Artificial intelligence and upper gastrointestinal endoscopy: Current status and future perspective

Identification of dysplasia in BE

Barrett's esophagus is a risk factor for the development of esophageal adenocarcinoma, and automated identification of dysplastic change in BE is one of the hottest research topics in the field of CAD for gastroscopy. This topic is of special interest because it potentially helps endoscopists carry out “high-accuracy” targeted biopsies that can eliminate the need for random biopsies, which are considered labor- and time-intensive with a relatively low per-lesion sensitivity of 64% for detection of dysplasia.26-28 The American Society of Gastrointestinal Endoscopy recently endorsed the use of advanced endoscopic modalities to carry out targeted biopsy versus random biopsy under specific conditions.5 For this purpose, the Society set the performance thresholds for optical diagnosis as a per-patient sensitivity of 90% and a negative predictive value (NPV) of 98% for detecting high-grade dysplasia and esophageal adenocarcinoma, and a specificity of 80%.5 However, these thresholds can be met by experts only. Therefore, a decision-supporting tool is required for non-expert endoscopists to implement optical diagnosis in clinical practice.

van der Sommen et al.8 developed an automated detection system for early neoplasia in BE by adopting algorithms based on specific texture, color filters, and machine learning for conventional endoscopic images. The authors evaluated their algorithm using 100 images from 44 patients with BE. The system identified early neoplastic lesions on a per-image analysis with a sensitivity and specificity of 83%.

The same study group subsequently reported the application of AI technology for volumetric laser endomicroscopy (VLE) in 2017.9 VLE provides a near-microscopic resolution scan of esophageal wall layers up to 3 mm deep based on optical coherence tomography technology, allowing improved detection of early neoplasia in BE. The authors focused on clinically inspired features for machine learning in their AI model (Fig. 2).
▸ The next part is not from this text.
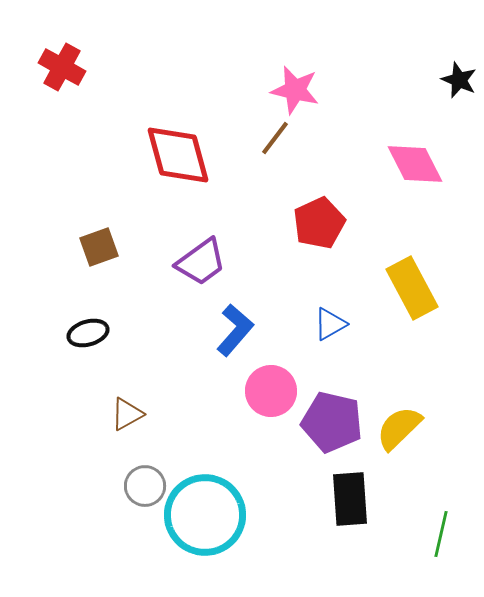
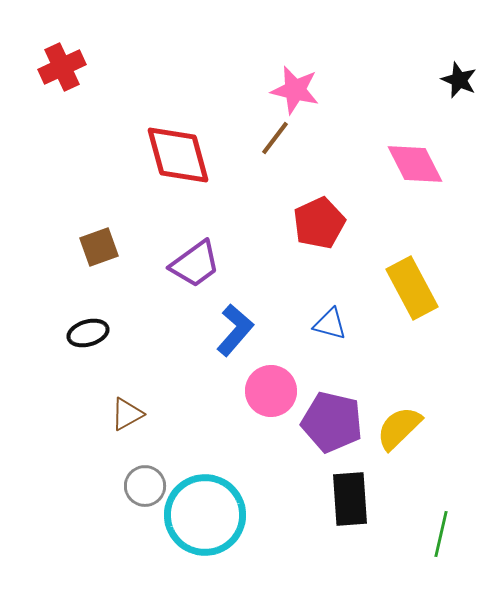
red cross: rotated 36 degrees clockwise
purple trapezoid: moved 6 px left, 2 px down
blue triangle: rotated 45 degrees clockwise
According to ex vivo cross-validation of the proposed AI model using 60 VLE images, results showed a sensitivity and specificity of 90% and 93%, respectively.

Identification of SCC

Esophageal cancer is the sixth leading cause of cancer death worldwide. Most deaths occur in developing countries because of late-stage diagnosis, and where nearly all cases are esophageal SCC.12, 29 Lugol's chromoendoscopy is currently considered the gold-standard screening method to identify SCC during gastroscopy; however, its specificity is low (approximately 70%) whereas its sensitivity is considered >90%. This relatively lower specificity is mainly because of false-positive findings of inflammatory lesions that are difficult to endoscopically differentiate from neoplastic change. This low specificity could be compensated for by using “pink color sign” assessment in a Lugol-voiding area but an additional few minutes are required. Moreover, heartburn, severe discomfort, and the risk of allergic reaction caused by iodine staining are considered problematic as a means of screening.30 Narrow band imaging (NBI; Olympus Corp., Tokyo, Japan) is considered an attractive, non-invasive option to yield high accuracy, but its specificity was limited to roughly 50% in a randomized controlled trial.31 To overcome these drawbacks, more advanced endoscopic imaging techniques have been developed, including confocal laser endomicroscopy (CLE; Mauna Kea Corp., Paris, France) and endocytoscopy (Olympus Corp.).32, 33 However, interpreting these microscopic images usually requires expertise and intensive training, which hinders generalization of the technologies to clinical practice. Therefore, several research groups developed CAD systems that allow automated image interpretation.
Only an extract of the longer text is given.